◆ **What you will do**
Omitting any pictures, transcribe the entries below exactly.

◆ **Provided material**
▼
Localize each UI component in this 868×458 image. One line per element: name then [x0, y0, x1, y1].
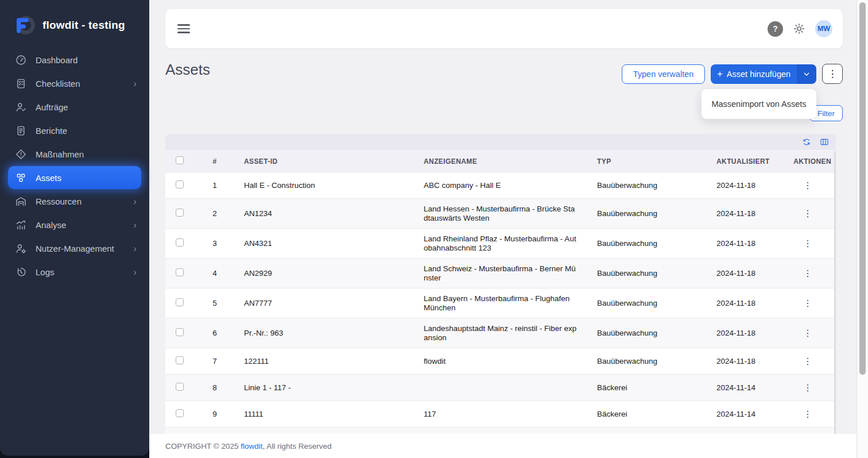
sidebar-item-logs[interactable]: Logs › [8, 260, 141, 283]
columns-icon[interactable] [820, 137, 829, 147]
add-asset-dropdown-menu: Massenimport von Assets [702, 89, 816, 119]
header-number: # [200, 157, 230, 166]
cell-updated: 2024-11-18 [702, 269, 788, 278]
refresh-icon[interactable] [802, 137, 811, 147]
cell-number: 4 [200, 269, 230, 278]
cell-display-name: Land Schweiz - Musterbaufirma - Berner M… [409, 259, 583, 288]
menu-toggle-button[interactable] [177, 23, 192, 34]
sidebar-item-assets[interactable]: Assets › [8, 166, 141, 189]
table-row[interactable]: 9 11111 117 Bäckerei 2024-11-14 ⋮ [165, 401, 836, 428]
row-checkbox[interactable] [176, 328, 184, 336]
cell-updated: 2024-11-14 [702, 383, 788, 392]
row-actions-button[interactable]: ⋮ [803, 181, 813, 190]
user-gear-icon [15, 243, 27, 255]
cell-updated: 2024-11-18 [702, 329, 788, 337]
table-row[interactable]: 1 Hall E - Construction ABC company - Ha… [165, 172, 836, 199]
main-area: ? MW Assets Typen verwalten + Asset hinz… [149, 0, 868, 458]
cell-type: Bauüberwachung [583, 209, 702, 218]
chevron-right-icon: › [133, 197, 137, 206]
row-checkbox[interactable] [176, 298, 184, 306]
row-actions-button[interactable]: ⋮ [803, 209, 813, 218]
cell-asset-id: AN2929 [230, 269, 409, 278]
row-actions-button[interactable]: ⋮ [803, 357, 813, 366]
cell-updated: 2024-11-18 [702, 181, 788, 190]
help-button[interactable]: ? [768, 21, 783, 37]
cell-asset-id: AN4321 [230, 239, 409, 248]
row-actions-button[interactable]: ⋮ [803, 269, 813, 278]
cell-number: 8 [200, 383, 230, 392]
cell-asset-id: AN7777 [230, 299, 409, 307]
table-row[interactable]: 4 AN2929 Land Schweiz - Musterbaufirma -… [165, 259, 836, 288]
table-row[interactable]: 6 Pr.-Nr.: 963 Landeshauptstadt Mainz - … [165, 318, 836, 348]
flowdit-logo-icon [13, 14, 36, 37]
add-asset-button[interactable]: + Asset hinzufügen [711, 64, 797, 84]
cell-updated: 2024-11-18 [702, 299, 788, 307]
row-actions-button[interactable]: ⋮ [803, 329, 813, 338]
row-checkbox[interactable] [176, 238, 184, 247]
sidebar-item-ressourcen[interactable]: Ressourcen › [8, 190, 141, 213]
mass-import-menu-item[interactable]: Massenimport von Assets [711, 99, 806, 109]
cell-display-name: Land Bayern - Musterbaufirma - Flughafen… [409, 288, 583, 318]
sidebar-item-berichte[interactable]: Berichte › [8, 119, 141, 142]
more-actions-button[interactable]: ⋮ [822, 64, 843, 84]
chevron-right-icon: › [133, 220, 137, 230]
row-actions-button[interactable]: ⋮ [803, 299, 813, 308]
cell-asset-id: 11111 [230, 410, 409, 418]
table-row[interactable]: 8 Linie 1 - 117 - Bäckerei 2024-11-14 ⋮ [165, 375, 836, 401]
cell-number: 7 [200, 357, 230, 365]
table-row[interactable]: 7 122111 flowdit Bauüberwachung 2024-11-… [165, 348, 836, 375]
row-actions-button[interactable]: ⋮ [803, 383, 813, 392]
cell-number: 9 [200, 410, 230, 418]
cell-number: 2 [200, 209, 230, 218]
table-row[interactable]: 2 AN1234 Land Hessen - Musterbaufirma - … [165, 199, 836, 229]
header-asset-id: ASSET-ID [230, 157, 409, 166]
cell-type: Bauüberwachung [583, 239, 702, 248]
header-type: TYP [583, 157, 702, 166]
cell-display-name: 117 [409, 404, 583, 425]
add-asset-dropdown-toggle[interactable] [797, 64, 816, 84]
user-avatar[interactable]: MW [815, 20, 832, 37]
row-checkbox[interactable] [176, 268, 184, 276]
gauge-icon [15, 54, 27, 66]
settings-gear-icon[interactable] [793, 22, 805, 35]
cell-asset-id: Linie 1 - 117 - [230, 383, 409, 392]
manage-types-button[interactable]: Typen verwalten [622, 64, 705, 84]
cell-type: Bäckerei [583, 410, 702, 418]
row-checkbox[interactable] [176, 383, 184, 391]
history-icon [15, 266, 27, 278]
row-checkbox[interactable] [176, 180, 184, 188]
select-all-checkbox[interactable] [176, 156, 184, 164]
chevron-down-icon [802, 70, 811, 79]
flowdit-link[interactable]: flowdit [241, 442, 262, 451]
sidebar-item-nutzer-management[interactable]: Nutzer-Management › [8, 237, 141, 260]
table-header-row: # ASSET-ID ANZEIGENAME TYP AKTUALISIERT … [165, 151, 836, 172]
sidebar-item-analyse[interactable]: Analyse › [8, 213, 141, 236]
sidebar-item-massnahmen[interactable]: Maßnahmen › [8, 143, 141, 166]
brand: flowdit - testing [0, 0, 149, 37]
window-scrollbar-thumb[interactable] [859, 2, 866, 375]
user-check-icon [15, 101, 27, 113]
boxes-icon [15, 172, 27, 184]
row-actions-button[interactable]: ⋮ [803, 410, 813, 419]
table-toolbar [165, 134, 836, 151]
row-checkbox[interactable] [176, 209, 184, 217]
row-checkbox[interactable] [176, 409, 184, 417]
sidebar-item-dashboard[interactable]: Dashboard › [8, 48, 141, 71]
sidebar-item-checklisten[interactable]: Checklisten › [8, 72, 141, 95]
cell-type: Bauüberwachung [583, 357, 702, 365]
table-row[interactable]: 5 AN7777 Land Bayern - Musterbaufirma - … [165, 288, 836, 318]
chart-icon [15, 219, 27, 231]
cell-display-name [409, 382, 583, 394]
row-actions-button[interactable]: ⋮ [803, 239, 813, 248]
sidebar-item-auftraege[interactable]: Aufträge › [8, 95, 141, 118]
table-row-partial [165, 428, 836, 434]
cell-number: 1 [200, 181, 230, 190]
cell-display-name: flowdit [409, 351, 583, 372]
cell-asset-id: Pr.-Nr.: 963 [230, 329, 409, 337]
table-row[interactable]: 3 AN4321 Land Rheinland Pflaz - Musterba… [165, 229, 836, 259]
cell-type: Bäckerei [583, 383, 702, 392]
row-checkbox[interactable] [176, 356, 184, 364]
page-title: Assets [165, 61, 210, 79]
cell-type: Bauüberwachung [583, 269, 702, 278]
add-asset-split-button: + Asset hinzufügen [711, 64, 816, 84]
▲
◆ **Reply to the task**
Localize each UI component in this 868×458 image. One line per element: name then [x0, y0, x1, y1].
sidebar-item-logs[interactable]: Logs › [8, 260, 141, 283]
columns-icon[interactable] [820, 137, 829, 147]
add-asset-dropdown-menu: Massenimport von Assets [702, 89, 816, 119]
header-number: # [200, 157, 230, 166]
cell-updated: 2024-11-18 [702, 269, 788, 278]
refresh-icon[interactable] [802, 137, 811, 147]
cell-number: 4 [200, 269, 230, 278]
cell-display-name: Land Schweiz - Musterbaufirma - Berner M… [409, 259, 583, 288]
menu-toggle-button[interactable] [177, 23, 192, 34]
sidebar-item-assets[interactable]: Assets › [8, 166, 141, 189]
table-row[interactable]: 9 11111 117 Bäckerei 2024-11-14 ⋮ [165, 401, 836, 428]
row-checkbox[interactable] [176, 328, 184, 336]
cell-updated: 2024-11-14 [702, 383, 788, 392]
row-actions-button[interactable]: ⋮ [803, 181, 813, 190]
user-gear-icon [15, 243, 27, 255]
cell-updated: 2024-11-18 [702, 329, 788, 337]
table-row[interactable]: 1 Hall E - Construction ABC company - Ha… [165, 172, 836, 199]
main-area: ? MW Assets Typen verwalten + Asset hinz… [149, 0, 868, 458]
cell-type: Bauüberwachung [583, 209, 702, 218]
chevron-right-icon: › [133, 197, 137, 206]
row-checkbox[interactable] [176, 298, 184, 306]
row-actions-button[interactable]: ⋮ [803, 209, 813, 218]
cell-asset-id: AN2929 [230, 269, 409, 278]
row-actions-button[interactable]: ⋮ [803, 357, 813, 366]
cell-updated: 2024-11-18 [702, 181, 788, 190]
help-button[interactable]: ? [768, 21, 783, 37]
cell-asset-id: AN4321 [230, 239, 409, 248]
row-actions-button[interactable]: ⋮ [803, 269, 813, 278]
cell-number: 8 [200, 383, 230, 392]
cell-asset-id: AN7777 [230, 299, 409, 307]
table-row[interactable]: 4 AN2929 Land Schweiz - Musterbaufirma -… [165, 259, 836, 288]
table-row[interactable]: 6 Pr.-Nr.: 963 Landeshauptstadt Mainz - … [165, 318, 836, 348]
flowdit-logo-icon [13, 14, 36, 37]
add-asset-button[interactable]: + Asset hinzufügen [711, 64, 797, 84]
cell-updated: 2024-11-18 [702, 299, 788, 307]
row-actions-button[interactable]: ⋮ [803, 329, 813, 338]
row-checkbox[interactable] [176, 238, 184, 247]
sidebar-item-ressourcen[interactable]: Ressourcen › [8, 190, 141, 213]
mass-import-menu-item[interactable]: Massenimport von Assets [711, 99, 806, 109]
cell-display-name: Land Bayern - Musterbaufirma - Flughafen… [409, 288, 583, 318]
sidebar-item-berichte[interactable]: Berichte › [8, 119, 141, 142]
more-actions-button[interactable]: ⋮ [822, 64, 843, 84]
chevron-right-icon: › [133, 220, 137, 230]
row-actions-button[interactable]: ⋮ [803, 299, 813, 308]
cell-asset-id: 11111 [230, 410, 409, 418]
table-row[interactable]: 8 Linie 1 - 117 - Bäckerei 2024-11-14 ⋮ [165, 375, 836, 401]
cell-number: 7 [200, 357, 230, 365]
table-row[interactable]: 7 122111 flowdit Bauüberwachung 2024-11-… [165, 348, 836, 375]
row-actions-button[interactable]: ⋮ [803, 383, 813, 392]
cell-number: 9 [200, 410, 230, 418]
cell-number: 2 [200, 209, 230, 218]
table-row[interactable]: 2 AN1234 Land Hessen - Musterbaufirma - … [165, 199, 836, 229]
header-asset-id: ASSET-ID [230, 157, 409, 166]
cell-type: Bauüberwachung [583, 239, 702, 248]
header-type: TYP [583, 157, 702, 166]
cell-display-name: 117 [409, 404, 583, 425]
add-asset-dropdown-toggle[interactable] [797, 64, 816, 84]
user-avatar[interactable]: MW [815, 20, 832, 37]
row-checkbox[interactable] [176, 268, 184, 276]
gauge-icon [15, 54, 27, 66]
settings-gear-icon[interactable] [793, 22, 805, 35]
cell-asset-id: Linie 1 - 117 - [230, 383, 409, 392]
manage-types-button[interactable]: Typen verwalten [622, 64, 705, 84]
cell-type: Bäckerei [583, 410, 702, 418]
row-checkbox[interactable] [176, 383, 184, 391]
history-icon [15, 266, 27, 278]
row-checkbox[interactable] [176, 180, 184, 188]
select-all-checkbox[interactable] [176, 156, 184, 164]
chevron-down-icon [802, 70, 811, 79]
flowdit-link[interactable]: flowdit [241, 442, 262, 451]
sidebar-item-nutzer-management[interactable]: Nutzer-Management › [8, 237, 141, 260]
table-header-row: # ASSET-ID ANZEIGENAME TYP AKTUALISIERT … [165, 151, 836, 172]
sidebar-item-analyse[interactable]: Analyse › [8, 213, 141, 236]
sidebar-item-massnahmen[interactable]: Maßnahmen › [8, 143, 141, 166]
brand: flowdit - testing [0, 0, 149, 37]
window-scrollbar-thumb[interactable] [859, 2, 866, 375]
user-check-icon [15, 101, 27, 113]
boxes-icon [15, 172, 27, 184]
row-actions-button[interactable]: ⋮ [803, 410, 813, 419]
table-toolbar [165, 134, 836, 151]
row-checkbox[interactable] [176, 209, 184, 217]
row-checkbox[interactable] [176, 409, 184, 417]
sidebar-item-dashboard[interactable]: Dashboard › [8, 48, 141, 71]
sidebar-item-checklisten[interactable]: Checklisten › [8, 72, 141, 95]
cell-type: Bauüberwachung [583, 357, 702, 365]
table-row[interactable]: 5 AN7777 Land Bayern - Musterbaufirma - … [165, 288, 836, 318]
chart-icon [15, 219, 27, 231]
cell-display-name [409, 382, 583, 394]
row-actions-button[interactable]: ⋮ [803, 239, 813, 248]
sidebar-item-auftraege[interactable]: Aufträge › [8, 95, 141, 118]
table-row-partial [165, 428, 836, 434]
cell-number: 1 [200, 181, 230, 190]
cell-display-name: flowdit [409, 351, 583, 372]
cell-asset-id: Pr.-Nr.: 963 [230, 329, 409, 337]
table-row[interactable]: 3 AN4321 Land Rheinland Pflaz - Musterba… [165, 229, 836, 259]
cell-type: Bäckerei [583, 383, 702, 392]
row-checkbox[interactable] [176, 356, 184, 364]
page-title: Assets [165, 61, 210, 79]
cell-type: Bauüberwachung [583, 269, 702, 278]
add-asset-split-button: + Asset hinzufügen [711, 64, 816, 84]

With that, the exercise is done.